A Fazenda Esperança, no município catarinense de Abelardo Luz, continua dominada por uma centena de sem terra, que invadiram a sede da propriedade na última segunda-feira. Cinco das seis pessoas que foram feitas reféns quando da ocupação permanecem no local. São quatro funcionários e uma criança de seis anos. Os sem terra cobram o imediato assentamento de 600 famílias no Estado de Santa Catarina. Ontem, eles pediram aos proprietários que retirem as 1,2 mil cabeças de gado que estão na fazenda.

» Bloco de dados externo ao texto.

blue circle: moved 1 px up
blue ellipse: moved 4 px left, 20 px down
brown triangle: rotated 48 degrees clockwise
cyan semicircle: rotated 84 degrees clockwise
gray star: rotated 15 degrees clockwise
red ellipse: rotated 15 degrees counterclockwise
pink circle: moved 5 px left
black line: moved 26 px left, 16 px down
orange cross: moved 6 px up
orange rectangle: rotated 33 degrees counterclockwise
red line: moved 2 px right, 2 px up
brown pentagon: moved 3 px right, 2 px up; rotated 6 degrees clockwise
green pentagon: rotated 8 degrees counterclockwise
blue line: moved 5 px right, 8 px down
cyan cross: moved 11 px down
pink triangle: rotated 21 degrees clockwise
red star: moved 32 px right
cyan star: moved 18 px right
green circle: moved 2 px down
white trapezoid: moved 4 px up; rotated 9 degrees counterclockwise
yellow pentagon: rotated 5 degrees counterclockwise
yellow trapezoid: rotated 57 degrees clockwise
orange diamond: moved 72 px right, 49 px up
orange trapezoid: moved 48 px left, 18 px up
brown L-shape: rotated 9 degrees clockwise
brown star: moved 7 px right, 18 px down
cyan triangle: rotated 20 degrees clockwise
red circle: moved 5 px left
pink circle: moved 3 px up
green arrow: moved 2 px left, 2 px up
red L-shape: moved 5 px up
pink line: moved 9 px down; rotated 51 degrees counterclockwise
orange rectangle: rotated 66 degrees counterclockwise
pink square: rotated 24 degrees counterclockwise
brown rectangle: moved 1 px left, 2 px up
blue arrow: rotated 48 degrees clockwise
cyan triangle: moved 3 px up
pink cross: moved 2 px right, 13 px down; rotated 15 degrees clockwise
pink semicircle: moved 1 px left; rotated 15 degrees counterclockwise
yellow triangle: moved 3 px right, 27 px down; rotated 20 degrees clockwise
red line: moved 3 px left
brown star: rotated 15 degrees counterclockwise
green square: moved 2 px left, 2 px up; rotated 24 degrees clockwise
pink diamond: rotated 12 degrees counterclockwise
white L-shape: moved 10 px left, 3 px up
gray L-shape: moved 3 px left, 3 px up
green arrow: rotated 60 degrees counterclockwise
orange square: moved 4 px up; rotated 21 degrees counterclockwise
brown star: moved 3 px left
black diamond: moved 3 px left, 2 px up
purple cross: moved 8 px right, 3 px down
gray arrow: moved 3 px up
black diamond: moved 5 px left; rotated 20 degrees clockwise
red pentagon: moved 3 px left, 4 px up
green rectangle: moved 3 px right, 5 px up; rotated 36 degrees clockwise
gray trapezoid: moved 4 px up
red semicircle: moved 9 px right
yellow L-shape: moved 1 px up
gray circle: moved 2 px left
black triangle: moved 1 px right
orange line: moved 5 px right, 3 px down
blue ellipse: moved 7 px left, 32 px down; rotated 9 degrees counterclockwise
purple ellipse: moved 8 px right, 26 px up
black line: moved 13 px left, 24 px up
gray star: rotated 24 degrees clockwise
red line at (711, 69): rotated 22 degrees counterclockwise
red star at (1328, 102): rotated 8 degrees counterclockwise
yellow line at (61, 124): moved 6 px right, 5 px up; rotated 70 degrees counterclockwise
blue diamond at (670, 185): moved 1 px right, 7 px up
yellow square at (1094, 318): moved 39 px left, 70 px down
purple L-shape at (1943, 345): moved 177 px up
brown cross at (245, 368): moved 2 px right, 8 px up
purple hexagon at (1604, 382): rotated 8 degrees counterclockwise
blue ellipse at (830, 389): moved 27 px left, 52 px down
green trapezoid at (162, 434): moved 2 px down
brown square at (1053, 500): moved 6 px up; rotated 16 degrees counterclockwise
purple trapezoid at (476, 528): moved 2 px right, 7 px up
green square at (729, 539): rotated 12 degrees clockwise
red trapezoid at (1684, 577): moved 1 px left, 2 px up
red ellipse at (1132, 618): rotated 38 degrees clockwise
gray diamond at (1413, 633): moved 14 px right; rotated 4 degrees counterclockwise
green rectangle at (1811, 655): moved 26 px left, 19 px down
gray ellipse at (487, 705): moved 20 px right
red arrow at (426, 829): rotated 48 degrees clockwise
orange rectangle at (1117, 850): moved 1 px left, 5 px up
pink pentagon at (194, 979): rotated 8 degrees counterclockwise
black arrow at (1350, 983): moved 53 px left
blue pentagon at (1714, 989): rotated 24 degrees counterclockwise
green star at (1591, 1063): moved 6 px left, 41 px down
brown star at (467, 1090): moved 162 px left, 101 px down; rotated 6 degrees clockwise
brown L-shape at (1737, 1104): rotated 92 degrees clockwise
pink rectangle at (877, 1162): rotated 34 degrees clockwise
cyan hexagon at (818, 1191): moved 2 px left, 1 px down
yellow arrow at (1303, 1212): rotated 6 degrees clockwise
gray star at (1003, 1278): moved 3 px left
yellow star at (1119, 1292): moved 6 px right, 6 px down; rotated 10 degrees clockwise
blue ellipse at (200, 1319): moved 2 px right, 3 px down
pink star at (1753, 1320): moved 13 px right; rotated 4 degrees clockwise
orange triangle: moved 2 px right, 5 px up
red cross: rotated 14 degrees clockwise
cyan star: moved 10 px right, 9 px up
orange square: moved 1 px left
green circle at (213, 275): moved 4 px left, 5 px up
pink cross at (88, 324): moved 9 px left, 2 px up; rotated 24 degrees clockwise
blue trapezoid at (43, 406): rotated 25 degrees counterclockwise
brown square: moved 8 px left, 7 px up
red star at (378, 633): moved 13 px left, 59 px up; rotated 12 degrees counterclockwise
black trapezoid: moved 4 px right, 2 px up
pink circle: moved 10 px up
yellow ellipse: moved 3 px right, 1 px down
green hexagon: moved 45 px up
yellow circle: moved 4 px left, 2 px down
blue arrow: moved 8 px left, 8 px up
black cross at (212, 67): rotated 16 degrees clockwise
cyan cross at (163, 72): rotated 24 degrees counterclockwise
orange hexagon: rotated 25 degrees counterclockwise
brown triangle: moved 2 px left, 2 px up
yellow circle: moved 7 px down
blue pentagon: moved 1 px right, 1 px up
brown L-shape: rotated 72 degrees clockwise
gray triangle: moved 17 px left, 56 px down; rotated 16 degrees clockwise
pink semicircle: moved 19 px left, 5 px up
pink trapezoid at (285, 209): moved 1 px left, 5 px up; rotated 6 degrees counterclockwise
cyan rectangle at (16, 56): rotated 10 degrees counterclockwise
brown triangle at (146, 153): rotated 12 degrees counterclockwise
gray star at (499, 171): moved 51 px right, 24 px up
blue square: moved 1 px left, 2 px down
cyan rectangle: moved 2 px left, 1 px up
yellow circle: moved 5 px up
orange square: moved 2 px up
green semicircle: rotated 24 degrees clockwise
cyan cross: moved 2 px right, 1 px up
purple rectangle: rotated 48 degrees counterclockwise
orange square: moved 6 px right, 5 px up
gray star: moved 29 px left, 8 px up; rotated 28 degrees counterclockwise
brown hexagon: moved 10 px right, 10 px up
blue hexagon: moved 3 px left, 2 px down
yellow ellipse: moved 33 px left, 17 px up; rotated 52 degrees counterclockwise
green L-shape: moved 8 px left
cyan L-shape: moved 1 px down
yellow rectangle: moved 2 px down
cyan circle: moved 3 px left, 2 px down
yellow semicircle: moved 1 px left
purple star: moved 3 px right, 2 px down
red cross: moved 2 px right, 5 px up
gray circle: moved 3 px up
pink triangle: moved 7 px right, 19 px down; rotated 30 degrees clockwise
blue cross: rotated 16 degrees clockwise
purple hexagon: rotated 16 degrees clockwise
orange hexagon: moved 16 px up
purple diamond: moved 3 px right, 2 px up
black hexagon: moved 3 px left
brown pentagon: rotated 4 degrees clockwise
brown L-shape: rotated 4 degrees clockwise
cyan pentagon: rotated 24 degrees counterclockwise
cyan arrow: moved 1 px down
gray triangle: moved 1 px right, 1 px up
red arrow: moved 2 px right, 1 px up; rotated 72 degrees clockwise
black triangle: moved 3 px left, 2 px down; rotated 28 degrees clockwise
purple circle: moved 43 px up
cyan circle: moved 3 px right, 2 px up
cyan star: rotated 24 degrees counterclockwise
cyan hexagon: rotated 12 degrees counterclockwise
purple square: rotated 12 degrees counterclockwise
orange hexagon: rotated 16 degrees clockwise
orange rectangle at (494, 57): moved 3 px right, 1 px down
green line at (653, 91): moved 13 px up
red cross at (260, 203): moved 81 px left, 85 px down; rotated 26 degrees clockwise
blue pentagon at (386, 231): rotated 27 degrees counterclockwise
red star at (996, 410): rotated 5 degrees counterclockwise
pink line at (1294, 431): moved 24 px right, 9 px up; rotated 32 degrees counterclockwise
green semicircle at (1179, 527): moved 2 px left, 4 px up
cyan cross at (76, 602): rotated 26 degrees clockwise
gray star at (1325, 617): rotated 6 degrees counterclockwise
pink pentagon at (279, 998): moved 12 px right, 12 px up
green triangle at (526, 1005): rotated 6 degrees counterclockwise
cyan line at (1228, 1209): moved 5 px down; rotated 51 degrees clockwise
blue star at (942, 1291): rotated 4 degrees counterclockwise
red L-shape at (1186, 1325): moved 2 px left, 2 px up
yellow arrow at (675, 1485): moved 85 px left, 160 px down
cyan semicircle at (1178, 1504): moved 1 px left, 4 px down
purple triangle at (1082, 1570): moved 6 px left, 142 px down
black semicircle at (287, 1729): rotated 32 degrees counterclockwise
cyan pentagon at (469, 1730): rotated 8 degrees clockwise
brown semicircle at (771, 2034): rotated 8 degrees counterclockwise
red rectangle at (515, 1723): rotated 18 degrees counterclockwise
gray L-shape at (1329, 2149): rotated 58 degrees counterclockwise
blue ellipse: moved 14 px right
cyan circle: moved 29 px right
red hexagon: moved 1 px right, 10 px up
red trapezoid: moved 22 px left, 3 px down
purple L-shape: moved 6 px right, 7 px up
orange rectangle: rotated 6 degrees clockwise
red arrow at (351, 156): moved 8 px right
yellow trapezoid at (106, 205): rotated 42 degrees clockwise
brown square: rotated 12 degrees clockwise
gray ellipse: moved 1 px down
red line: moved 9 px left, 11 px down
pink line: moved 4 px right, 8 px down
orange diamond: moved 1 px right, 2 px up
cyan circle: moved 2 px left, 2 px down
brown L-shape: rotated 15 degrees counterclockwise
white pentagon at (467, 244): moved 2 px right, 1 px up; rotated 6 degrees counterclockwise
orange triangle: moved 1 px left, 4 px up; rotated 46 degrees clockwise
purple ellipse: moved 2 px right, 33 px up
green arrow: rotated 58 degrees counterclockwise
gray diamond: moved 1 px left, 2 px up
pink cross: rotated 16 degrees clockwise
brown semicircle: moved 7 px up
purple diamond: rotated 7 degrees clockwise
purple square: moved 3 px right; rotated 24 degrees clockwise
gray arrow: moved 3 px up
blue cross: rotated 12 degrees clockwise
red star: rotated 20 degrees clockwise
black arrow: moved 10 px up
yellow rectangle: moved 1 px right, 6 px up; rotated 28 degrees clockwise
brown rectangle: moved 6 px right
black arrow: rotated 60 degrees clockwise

Segundo Juliana Rocha Podolan Martins, nora do proprietário da fazenda, eles podem até retirar o gado, mas em hipótese alguma a situação servirá como pressão para que a fazenda seja vendida para fins de reforma agrária. “Santa Catarina não tem mais área improdutiva que sirva para reforma agrária”, afirmou.

A Fazenda Esperança fica na divisa com Clevelândia, no Paraná. Por isso, segundo Juliana, o governador Roberto Requião (PMDB) e o senador Álvaro Dias (PSDB) chegaram a telefonar para o governador de Santa Catarina, Luiz Henrique da Silveira (PMDB), pedindo que ele ache uma solução para o problema. Juliana contou que os sem terra estão na área há dez meses, mas antes se concentravam num canto da fazenda. “Essa semana que eles resolveram tomar a sede”, contou, reclamando que durante os dez meses que ficaram na propriedade eles roubaram e mataram o gado. “Na segunda-feira, antes da invasão, houve uma tocaia para um dos nossos funcionários, que estava numa caminhonete e levou vários tiros”, relatou.

Juliana cobra mais empenho da Secretaria de Segurança de Santa Catarina: “Temos o mandado de reintegração de posse desde janeiro e nada foi feito até agora”.